Out one day when I needed the lavatory and end up finding this total gem of an idea, literally “in the loo”.
Seriously, you can’t get more everyday or ordinary than in the smallest room in the house.
In fact I got so excited about this find that I completely forgot where I saw it (but am busy rattling my brain cells, that information is in here somewhere.) So, to the point (eventually)… what was I so excited about?
Well, It’s a loo seat within a loo seat. One size for adult derrieres and one size to fit the average small child: more importantly, perfect for the child undergoing the toilet training phase.
First, let us all remember the dark and hidden fact that all parents never ever forget the time that their children went though “that stage”. Mostly we wished it would have been less messy, with less tantrums and fewer traumas (ours, not theirs) and had taken literally been over in no time at all.
Like many families, we went though several trial runs, moments appeared when our kids appeared ready to make the leap from nappies (diapers) to using a toilet, and like most parents we also discovered that on these occasions the kid had other ideas. After reading books on every method under the sun we settled on an age old favourite: bribery.
A jar of small jar of Smarties (sweets similar to chocolate filled M & M’s) went on to the dining table. Kid could score the grand total of one Smartie for every successful toilet event.

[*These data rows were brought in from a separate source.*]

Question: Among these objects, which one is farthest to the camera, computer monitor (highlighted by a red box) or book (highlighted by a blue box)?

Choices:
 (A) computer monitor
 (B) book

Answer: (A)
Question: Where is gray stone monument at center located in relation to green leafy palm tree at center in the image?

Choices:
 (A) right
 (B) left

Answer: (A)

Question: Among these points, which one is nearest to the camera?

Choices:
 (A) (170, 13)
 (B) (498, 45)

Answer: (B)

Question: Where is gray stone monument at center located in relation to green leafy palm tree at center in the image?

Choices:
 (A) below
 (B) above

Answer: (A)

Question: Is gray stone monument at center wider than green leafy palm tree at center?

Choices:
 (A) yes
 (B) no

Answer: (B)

Note the word “successful”. With Kiwi Daughter we left that word out and the result was that she went and parked herself on the potty, doing nothing except demanding the reward, then getting up and repeating the experience two minutes later.

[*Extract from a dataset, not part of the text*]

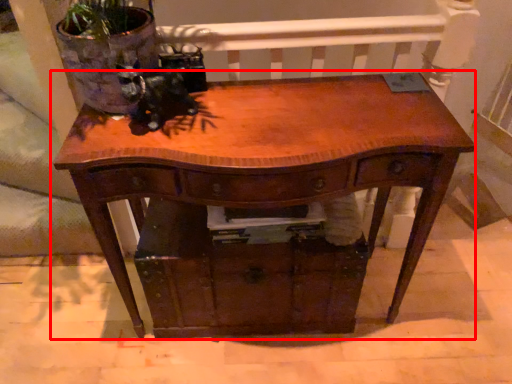 Question: From the image, what is the correct spatial relationship of table (annotated by the red box) in relation to drawer?

Choices:
 (A) right
 (B) left

Answer: (A) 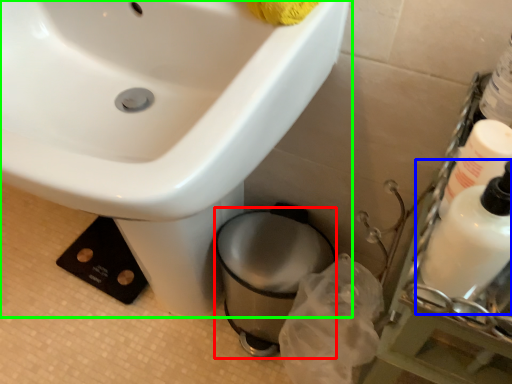 Question: Which is nearer to the toilet bowl (highlighted by a red box)? cleaning product (highlighted by a blue box) or sink (highlighted by a green box).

Generally what actually happens is that kids experiment with the “idea” of not using nappies, but are not ready to commit to a permanent switch until far later on. They get their parents hopes up by seeming interested, but reality is that parents are the salespeople desperately pitching the toilet experience as a new and wonderful event. The kid asks all the right questions, lets us use all of the tricks up our sleeves, lets us talk-the-talk, taking all of our time and energy, …before nonchalantly walking away from the deal.
In our family one of our experiments involved kids in the warmest summer months dressed in nothing but t-shirts and little toddler knickers, playing on the wooden living room floors with the potty “conveniently” parked in sight and a multitude of little reminders, until the inevitable happened: the puddle on the floor. The simple fact is that kids get so wrapped up in playing the they simply forget, and once it’s too late, it’s too late.

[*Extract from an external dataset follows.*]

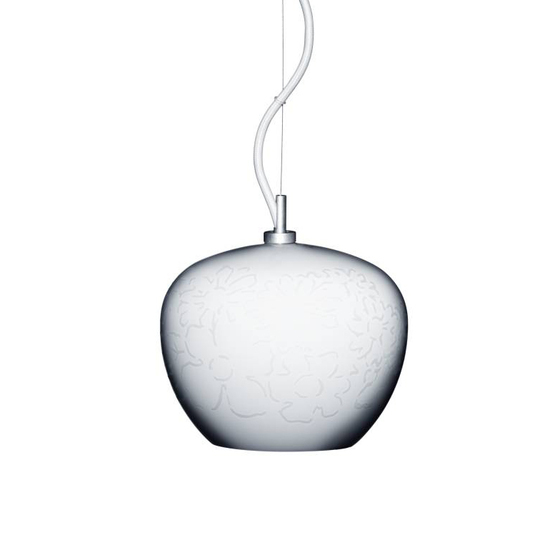 Locate an element on the screen. top of lampshade is located at coordinates (283, 242).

Then came the transition from the plastic potty to the actual toilet. Also a fraught time because for a small child the hole in that seat looks mighty large, and they know that what ever falls inside gets flushed away. Little wonder they are afraid and cling on to you for dear life. Even if at home you can have all the success you want with the familiar plastic potty, outside the home it’s back to the terror that the “big toilet” invokes, and it’s not practical to bring a large plastic potty with you everywhere.
Our children “played” with the idea of toilet training at ages two and again at three, no matter what we tried we were unsuccessful, then suddenly at three and a half they found their magic moment, indicated that they didn’t want their nappies ever again and were dry day and night in a week. Each had two or three “accidents” after that, but then that was it, everything perfect since. Somewhere there is a little switch that triggers when they are ready and once they are truly ready it all just falls into place. Making it easier for them to use an adult toilet after this is the icing on the cake. I know that for many parents there are long struggles, especially with night time bed wetting so I know that with both our kids we got off lightly, but who knows how soon they might have been ready if the right equipment had been available for them to use, especially outside of the home?
What I discovered on this day was the perfect solution, an additional toddler toilet seat, hinged into the main one, deployed by simply lowering it into place, removed by raising it up again. Why have adults not been smart enough to think of this amazing solution decades ago? I hope that slowly but surely you could find this as “standard” in every convenience: in all restaurants, kid friendly places, public buildings and any and everywhere that families with toddler might be. For long term environmental reasons, for simple “bog standard” common sense and for the sanity of parents everywhere… let’s try and make toilet training easier for kids.